Extracted page text data
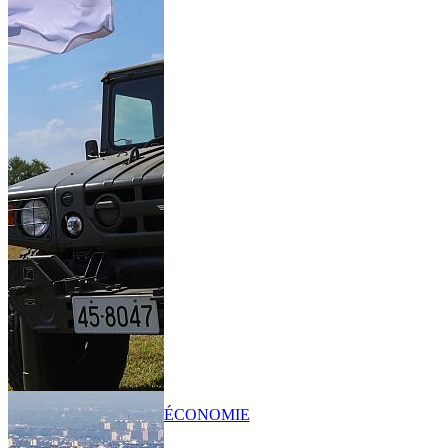
ÉCONOMIE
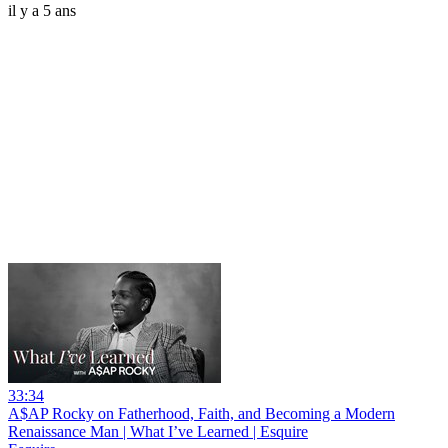
il y a 5 ans
33:34
A$AP Rocky on Fatherhood, Faith, and Becoming a Modern
Renaissance Man | What I’ve Learned | Esquire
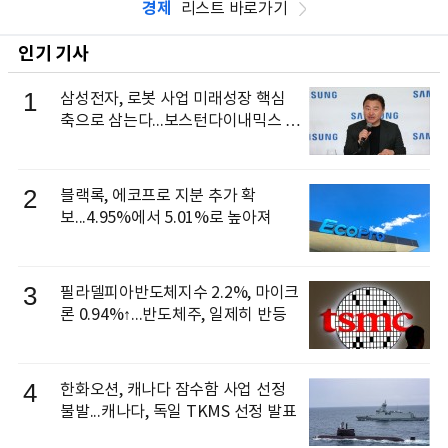
경제
리스트 바로가기
인기 기사
1
삼성전자, 로봇 사업 미래성장 핵심
축으로 삼는다...보스턴다이내믹스 출
신 이동건 부사장, 로보틱스 전략팀장
으로 선임
2
블랙록, 에코프로 지분 추가 확
보...4.95%에서 5.01%로 높아져
3
필라델피아반도체지수 2.2%, 마이크
론 0.94%↑...반도체주, 일제히 반등
4
한화오션, 캐나다 잠수함 사업 선정
불발...캐나다, 독일 TKMS 선정 발표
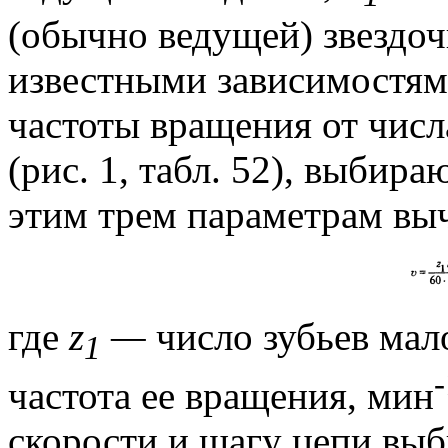
(обычно ведущей) звездоч
известными зависимостям
частоты вращения от числ
(рис. 1, табл. 52), выбир
этим трем параметрам выч
где
z
—
число зубьев мал
1
-
частота ее вращения,
мин
скорости и шагу цепи вы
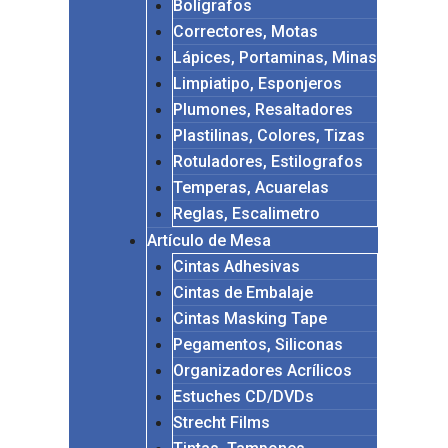
Bolígrafos
Correctores, Motas
Lápices, Portaminas, Minas
Limpiatipo, Esponjeros
Plumones, Resaltadores
Plastilinas, Colores, Tizas
Rotuladores, Estilografos
Temperas, Acuarelas
Reglas, Escalimetro
Artículo de Mesa
Cintas Adhesivas
Cintas de Embalaje
Cintas Masking Tape
Pegamentos, Siliconas
Organizadores Acrílicos
Estuches CD/DVDs
Strecht Films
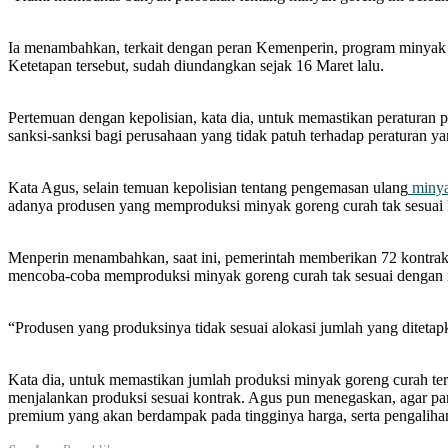
Ia menambahkan, terkait dengan peran Kemenperin, program minyak go
Ketetapan tersebut, sudah diundangkan sejak 16 Maret lalu.
Pertemuan dengan kepolisian, kata dia, untuk memastikan peraturan p
sanksi-sanksi bagi perusahaan yang tidak patuh terhadap peraturan ya
Kata Agus, selain temuan kepolisian tentang pengemasan ulang
minya
adanya produsen yang memproduksi minyak goreng curah tak sesuai 
Menperin menambahkan, saat ini, pemerintah memberikan 72 kontrak 
mencoba-coba memproduksi minyak goreng curah tak sesuai dengan n
“Produsen yang produksinya tidak sesuai alokasi jumlah yang ditetap
Kata dia, untuk memastikan jumlah produksi minyak goreng curah te
menjalankan produksi sesuai kontrak. Agus pun menegaskan, agar p
premium yang akan berdampak pada tingginya harga, serta pengalihan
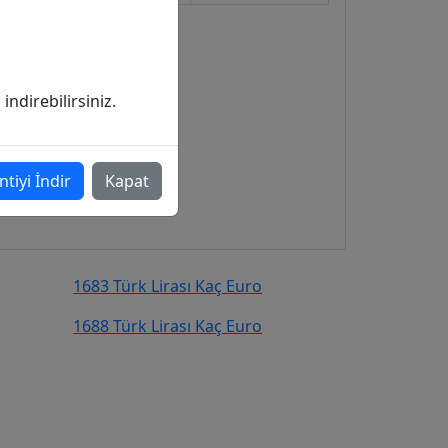
ndirebilirsiniz.
ntiyi İndir
Kapat
1683 Türk Lirası Kaç Euro
1688 Türk Lirası Kaç Euro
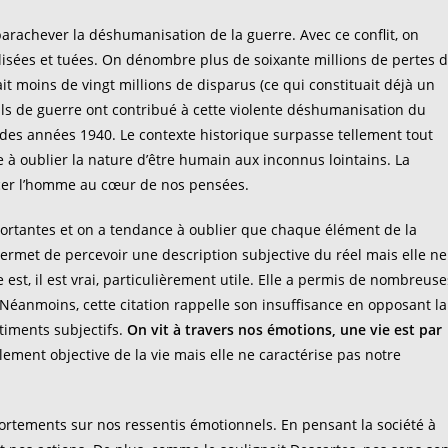
rachever la déshumanisation de la guerre. Avec ce conflit, on
lisées et tuées. On dénombre plus de soixante millions de pertes 
 moins de vingt millions de disparus (ce qui constituait déjà un
s de guerre ont contribué à cette violente déshumanisation du
é des années 1940. Le contexte historique surpasse tellement tout
 oublier la nature d’être humain aux inconnus lointains. La
lacer l’homme au cœur de nos pensées.
portantes et on a tendance à oublier que chaque élément de la
ermet de percevoir une description subjective du réel mais elle ne
e est, il est vrai, particulièrement utile. Elle a permis de nombreuse
éanmoins, cette citation rappelle son insuffisance en opposant la
timents subjectifs.
On vit à travers nos émotions, une vie est par
lement objective de la vie mais elle ne caractérise pas notre
ortements sur nos ressentis émotionnels. En pensant la société à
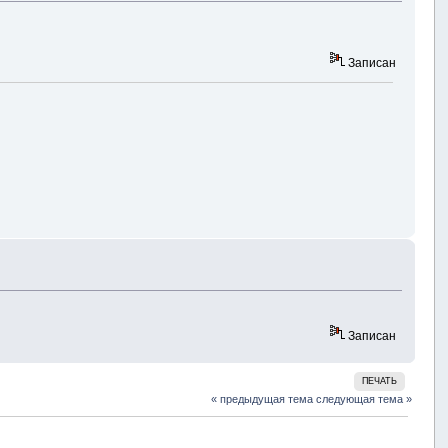
Записан
Записан
ПЕЧАТЬ
« предыдущая тема
следующая тема »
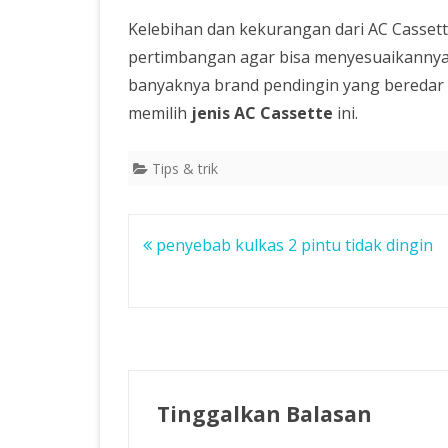
Kelebihan dan kekurangan dari AC Cassett
pertimbangan agar bisa menyesuaikannya
banyaknya brand pendingin yang beredar 
memilih
jenis AC Cassette
ini.
Tips & trik
Navigasi
penyebab kulkas 2 pintu tidak dingin
pos
Tinggalkan Balasan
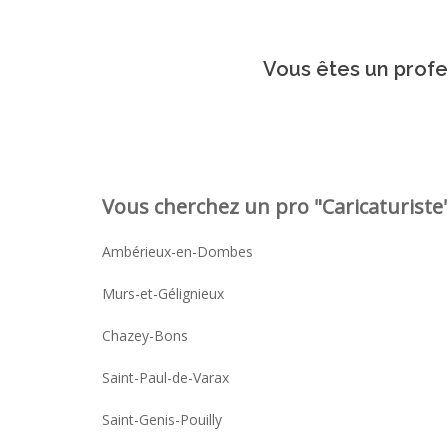
Vous êtes un profes
Vous cherchez un pro "Caricaturiste"
Ambérieux-en-Dombes
Murs-et-Gélignieux
Chazey-Bons
Saint-Paul-de-Varax
Saint-Genis-Pouilly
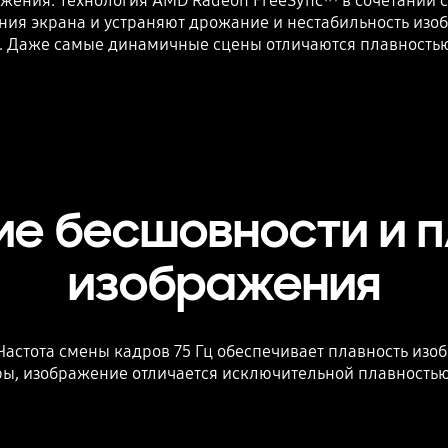
жения. Технология AMD Radeon FreeSync™ в сочетании с
ия экрана и устраняют дрожание и нестабильность изоб
. Даже самые динамичные сцены отличаются плавностью
е бесшовности и п
изображения
астота смены кадров 75 Гц обеспечивает плавность из
ры, изображение отличается исключительной плавностью 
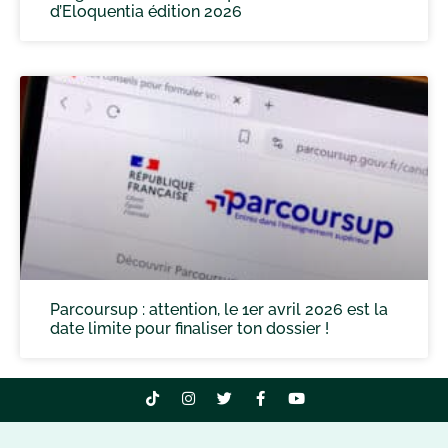
d’Eloquentia édition 2026
Parcoursup : attention, le 1er avril 2026 est la
date limite pour finaliser ton dossier !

Instructions to follow
Without including any pictures, output each entry above exactly as it appears.

Solution
ÉCONOMIE
il y a 5 ans
33:34
A$AP Rocky on Fatherhood, Faith, and Becoming a Modern
Renaissance Man | What I’ve Learned | Esquire
경제
리스트 바로가기
인기 기사
1
삼성전자, 로봇 사업 미래성장 핵심
축으로 삼는다...보스턴다이내믹스 출
신 이동건 부사장, 로보틱스 전략팀장
으로 선임
2
블랙록, 에코프로 지분 추가 확
보...4.95%에서 5.01%로 높아져
3
필라델피아반도체지수 2.2%, 마이크
론 0.94%↑...반도체주, 일제히 반등
4
한화오션, 캐나다 잠수함 사업 선정
불발...캐나다, 독일 TKMS 선정 발표
(обычно ведущей) звездоч
известными зависимостям
частоты вращения от числ
(рис. 1, табл. 52), выбир
этим трем параметрам выч
где
z
—
число зубьев мал
1
-
частота ее вращения,
мин
скорости и шагу цепи вы
Bolígrafos
Correctores, Motas
Lápices, Portaminas, Minas
Limpiatipo, Esponjeros
Plumones, Resaltadores
Plastilinas, Colores, Tizas
Rotuladores, Estilografos
Temperas, Acuarelas
Reglas, Escalimetro
Artículo de Mesa
Cintas Adhesivas
Cintas de Embalaje
Cintas Masking Tape
Pegamentos, Siliconas
Organizadores Acrílicos
Estuches CD/DVDs
Strecht Films
Ia menambahkan, terkait dengan peran Kemenperin, program minyak go
Ketetapan tersebut, sudah diundangkan sejak 16 Maret lalu.
Pertemuan dengan kepolisian, kata dia, untuk memastikan peraturan p
sanksi-sanksi bagi perusahaan yang tidak patuh terhadap peraturan ya
Kata Agus, selain temuan kepolisian tentang pengemasan ulang
minya
adanya produsen yang memproduksi minyak goreng curah tak sesuai 
Menperin menambahkan, saat ini, pemerintah memberikan 72 kontrak 
mencoba-coba memproduksi minyak goreng curah tak sesuai dengan n
“Produsen yang produksinya tidak sesuai alokasi jumlah yang ditetap
Kata dia, untuk memastikan jumlah produksi minyak goreng curah te
menjalankan produksi sesuai kontrak. Agus pun menegaskan, agar p
premium yang akan berdampak pada tingginya harga, serta pengalihan
ndirebilirsiniz.
ntiyi İndir
Kapat
1683 Türk Lirası Kaç Euro
1688 Türk Lirası Kaç Euro
rachever la déshumanisation de la guerre. Avec ce conflit, on
lisées et tuées. On dénombre plus de soixante millions de pertes 
 moins de vingt millions de disparus (ce qui constituait déjà un
s de guerre ont contribué à cette violente déshumanisation du
é des années 1940. Le contexte historique surpasse tellement tout
 oublier la nature d’être humain aux inconnus lointains. La
lacer l’homme au cœur de nos pensées.
portantes et on a tendance à oublier que chaque élément de la
ermet de percevoir une description subjective du réel mais elle ne
e est, il est vrai, particulièrement utile. Elle a permis de nombreuse
éanmoins, cette citation rappelle son insuffisance en opposant la
timents subjectifs.
On vit à travers nos émotions, une vie est par
lement objective de la vie mais elle ne caractérise pas notre
ortements sur nos ressentis émotionnels. En pensant la société à
Записан
Записан
ПЕЧАТЬ
« предыдущая тема
следующая тема »
Kelebihan dan kekurangan dari AC Cassett
pertimbangan agar bisa menyesuaikannya
banyaknya brand pendingin yang beredar 
memilih
jenis AC Cassette
ini.
Tips & trik
Navigasi
penyebab kulkas 2 pintu tidak dingin
pos
Tinggalkan Balasan
Vous êtes un profes
Vous cherchez un pro "Caricaturiste"
Ambérieux-en-Dombes
Murs-et-Gélignieux
Chazey-Bons
Saint-Paul-de-Varax
Saint-Genis-Pouilly
жения. Технология AMD Radeon FreeSync™ в сочетании с
ия экрана и устраняют дрожание и нестабильность изоб
. Даже самые динамичные сцены отличаются плавностью
е бесшовности и п
изображения
астота смены кадров 75 Гц обеспечивает плавность из
ры, изображение отличается исключительной плавностью 
d’Eloquentia édition 2026
Parcoursup : attention, le 1er avril 2026 est la
date limite pour finaliser ton dossier !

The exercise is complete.